Les travaux de Masters et Johnson ont commencé au Département d'obstétrique et de gynécologie de l'Université de Washington à St. Louis, et se sont poursuivis à l'institut de recherche indépendante à but non lucratif qu'ils ont fondé à St. Louis en 1964, à l'origine appelé "Reproductive Biology Research Foundation" et renommé ensuite "Masters and Johnson Institute" en 1978.

Dans la phase initiale de leurs études, de 1957 à 1965, ils ont enregistré certaines des premières données de laboratoire sur l'anatomie et la physiologie de la réponse sexuelle humaine basées sur l'observation directe de 382 femmes et 312 hommes dans ce qu'ils estiment prudemment être " 10 000 cycles complets de réponse sexuelle ". Leurs résultats, en particulier sur la nature de l'excitation sexuelle de la femme(en décrivant par exemple, les mécanismes de lubrification vaginale et démystifiant la notion largement répandue que la lubrification vaginale provenait du col de l'utérus) et l'orgasme.

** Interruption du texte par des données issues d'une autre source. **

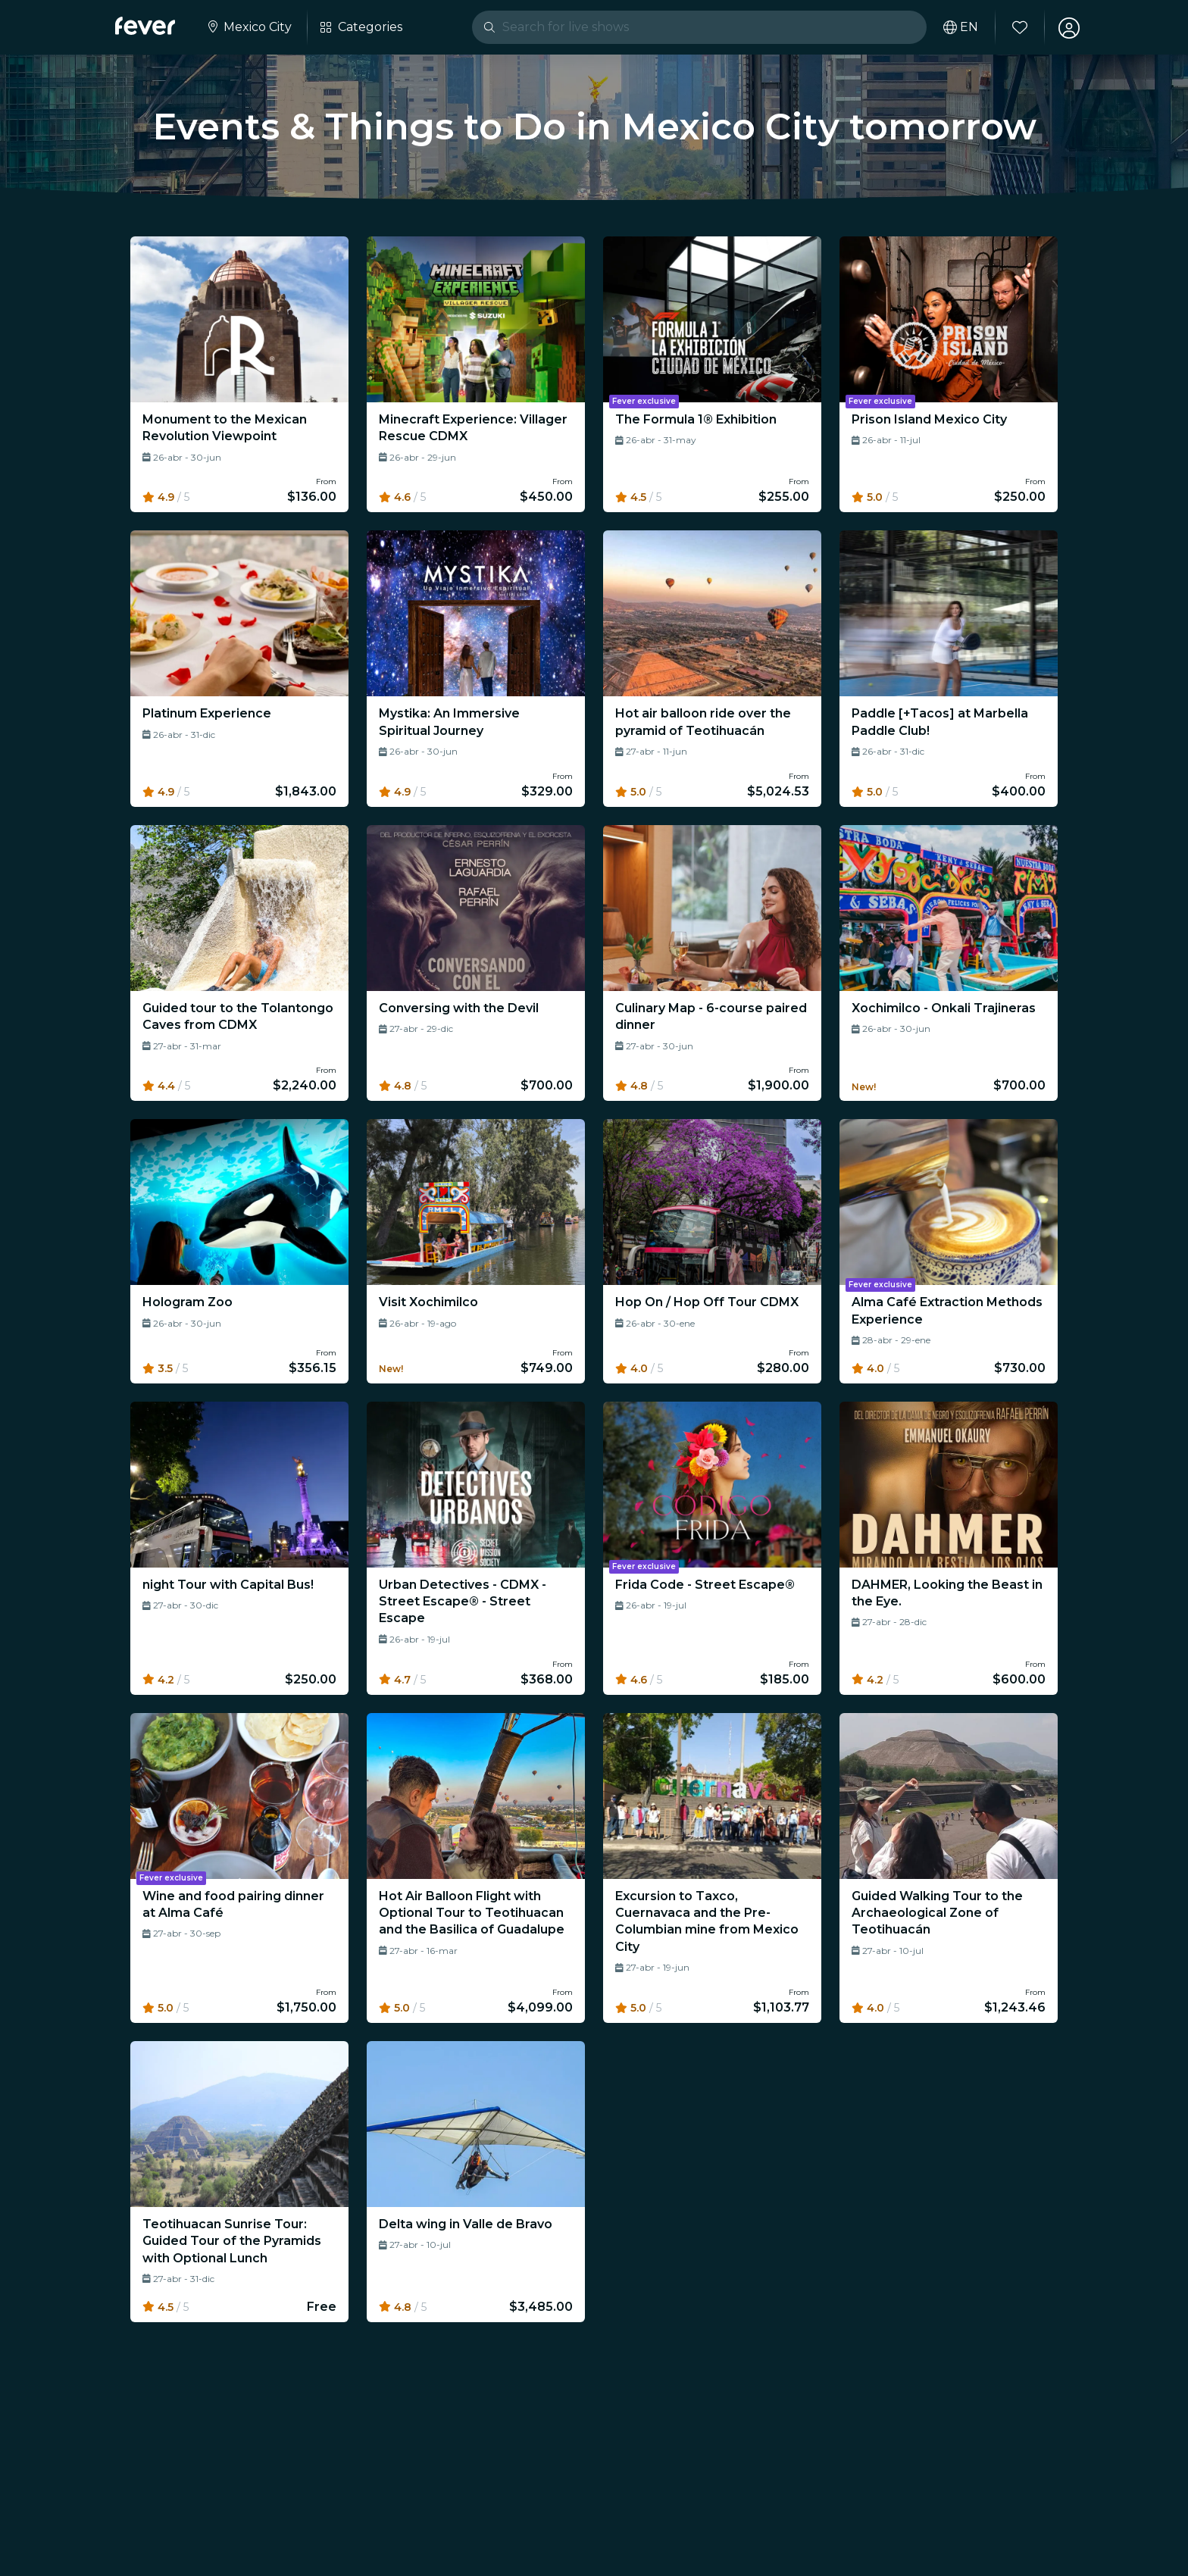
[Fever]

Ils ont écrit conjointement deux ouvrages classiques dans le domaine, «Human Sexual Response» et «Human Sexual Inadequacy», publiés respectivement en 1966 et 1970. Ces deux livres sont des best-sellers et ont été traduits dans plus de trente langues.

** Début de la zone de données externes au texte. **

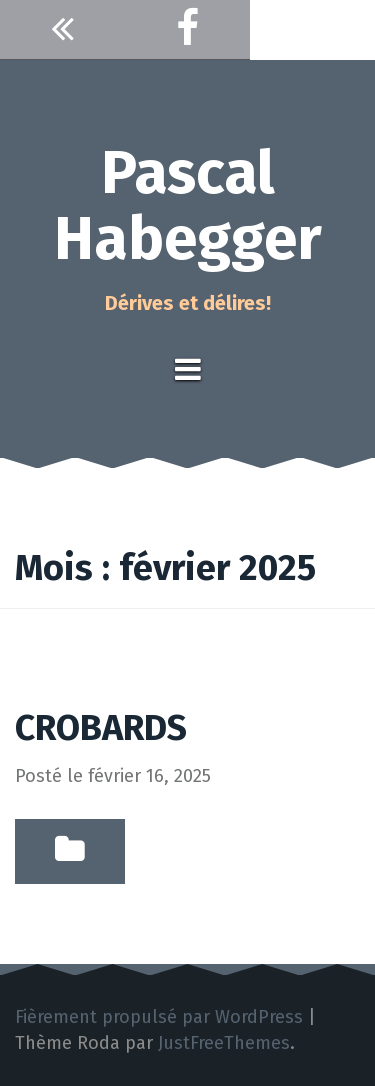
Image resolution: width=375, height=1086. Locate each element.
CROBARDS (101, 728)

Biographies[modifier | modifier le code]

William Masters était gynécologue. Avant ses travaux sur la sexualité, il s'est illustré dans la gynécologie « académique », en décrivant en particulier le syndrome de Master et Allen, avec un confrère. Il commence ses recherches en sexologie en 1957. Il engage Virginia Johnson en tant qu'assistante.

Après une phase de recherches cliniques, Masters et Johnson ouvrent une clinique pour traiter les troubles sexuels de couples, et sont les premiers à proposer une sexothérapie. Leurs principes thérapeutiques sont d'ordre cognitivo-comportementalistes. Ils recommandent que les thérapeutes soient deux, un homme et une femme, pour traiter les couples qui consultent. Un des points phares de leurs principes de sexothérapie est le sensate focus : retrouver le plaisir du toucher sensuel dans le couple, d'abord de façon non sexuelle.

Travaux de recherche[modifier | modifier le code]

Masters et Johnson se sont rencontrés en 1957 lorsque William Masters a engagé Virginia Johnson comme assistante de recherche pour entreprendre une étude approfondie de la sexualité humaine. Auparavant, l'étude de la sexualité humaine (sexologie) avait été un domaine d'étude largement négligé en raison des conventions sociales restrictives de l'époque, avec la prostitution comme exception notable.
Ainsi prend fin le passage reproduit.